● Supplied material:

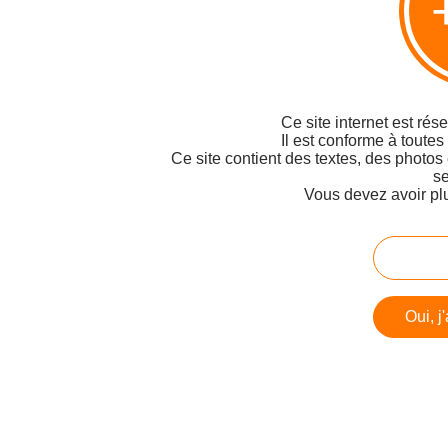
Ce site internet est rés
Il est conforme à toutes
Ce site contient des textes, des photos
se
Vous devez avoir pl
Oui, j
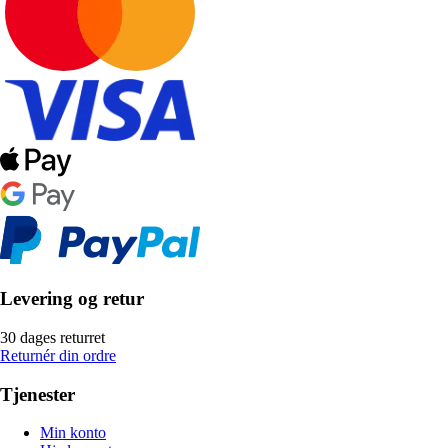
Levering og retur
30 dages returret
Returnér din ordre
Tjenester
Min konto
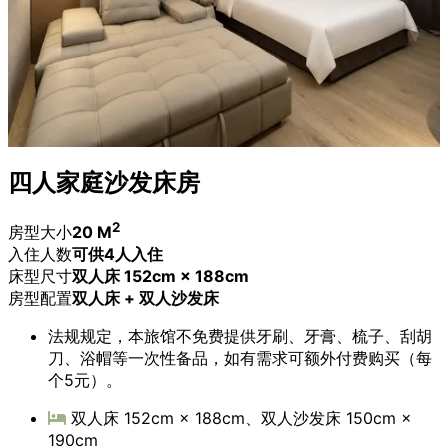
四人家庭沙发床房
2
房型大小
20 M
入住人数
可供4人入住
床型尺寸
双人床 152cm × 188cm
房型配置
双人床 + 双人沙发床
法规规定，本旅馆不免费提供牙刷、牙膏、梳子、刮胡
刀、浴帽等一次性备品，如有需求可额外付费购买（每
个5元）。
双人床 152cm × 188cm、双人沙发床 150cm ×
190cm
==
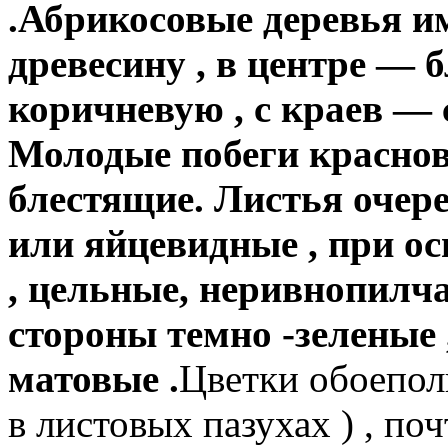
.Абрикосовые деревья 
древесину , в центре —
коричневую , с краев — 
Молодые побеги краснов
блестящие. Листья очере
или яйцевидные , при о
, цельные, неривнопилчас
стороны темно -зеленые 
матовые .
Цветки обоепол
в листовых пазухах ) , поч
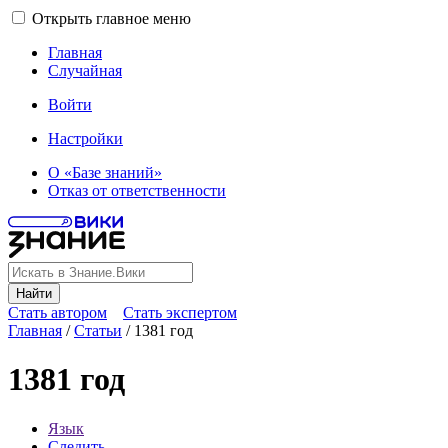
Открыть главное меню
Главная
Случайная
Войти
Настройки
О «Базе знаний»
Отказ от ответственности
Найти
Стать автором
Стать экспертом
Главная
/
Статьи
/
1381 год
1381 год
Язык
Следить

● Assignment: Select every line of the records holding the string "site".

● Result for this task:
Ce site internet est rés
Ce site contient des textes, des photos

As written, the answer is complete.